::: RECORDS PROVIDED :::
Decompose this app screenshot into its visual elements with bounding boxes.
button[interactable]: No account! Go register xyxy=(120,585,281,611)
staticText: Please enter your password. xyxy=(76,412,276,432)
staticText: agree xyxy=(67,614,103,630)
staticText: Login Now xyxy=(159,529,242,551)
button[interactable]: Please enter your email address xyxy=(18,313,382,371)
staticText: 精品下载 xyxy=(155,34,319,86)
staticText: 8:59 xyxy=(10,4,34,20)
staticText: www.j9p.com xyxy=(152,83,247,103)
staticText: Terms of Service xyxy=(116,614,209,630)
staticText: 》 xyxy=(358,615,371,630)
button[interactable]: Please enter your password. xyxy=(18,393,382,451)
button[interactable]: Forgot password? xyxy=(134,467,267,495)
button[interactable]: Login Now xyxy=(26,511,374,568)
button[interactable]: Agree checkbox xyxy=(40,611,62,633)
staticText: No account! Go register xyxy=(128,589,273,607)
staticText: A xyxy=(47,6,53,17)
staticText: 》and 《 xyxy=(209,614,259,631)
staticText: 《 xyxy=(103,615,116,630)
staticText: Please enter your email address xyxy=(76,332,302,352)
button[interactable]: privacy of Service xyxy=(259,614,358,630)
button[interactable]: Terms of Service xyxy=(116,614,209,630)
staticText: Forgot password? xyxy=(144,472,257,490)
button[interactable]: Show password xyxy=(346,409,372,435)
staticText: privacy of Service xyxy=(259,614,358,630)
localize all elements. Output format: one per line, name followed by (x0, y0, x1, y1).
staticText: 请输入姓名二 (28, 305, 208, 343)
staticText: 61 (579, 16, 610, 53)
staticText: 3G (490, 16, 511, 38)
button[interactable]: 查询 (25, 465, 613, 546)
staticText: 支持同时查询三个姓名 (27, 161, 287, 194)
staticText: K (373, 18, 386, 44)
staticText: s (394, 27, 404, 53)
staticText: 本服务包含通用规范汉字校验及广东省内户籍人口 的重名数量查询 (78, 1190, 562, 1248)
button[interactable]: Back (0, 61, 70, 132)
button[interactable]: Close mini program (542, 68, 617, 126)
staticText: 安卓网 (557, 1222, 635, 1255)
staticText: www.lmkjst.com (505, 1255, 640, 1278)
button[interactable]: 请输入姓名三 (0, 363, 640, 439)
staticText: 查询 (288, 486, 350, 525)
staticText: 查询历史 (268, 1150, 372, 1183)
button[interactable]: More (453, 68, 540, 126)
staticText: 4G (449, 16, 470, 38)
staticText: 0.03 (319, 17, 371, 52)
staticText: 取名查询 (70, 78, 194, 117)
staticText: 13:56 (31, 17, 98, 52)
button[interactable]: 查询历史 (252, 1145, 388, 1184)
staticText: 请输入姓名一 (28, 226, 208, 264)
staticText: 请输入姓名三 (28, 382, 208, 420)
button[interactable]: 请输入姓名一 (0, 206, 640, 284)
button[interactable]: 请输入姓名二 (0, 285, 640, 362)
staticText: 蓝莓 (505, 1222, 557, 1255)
:::
» EXERCISE
All lines in the entries above that include "address" should be found and copied.

» WORKED SOLUTION
button[interactable]: Please enter your email address xyxy=(18,313,382,371)
staticText: Please enter your email address xyxy=(76,332,302,352)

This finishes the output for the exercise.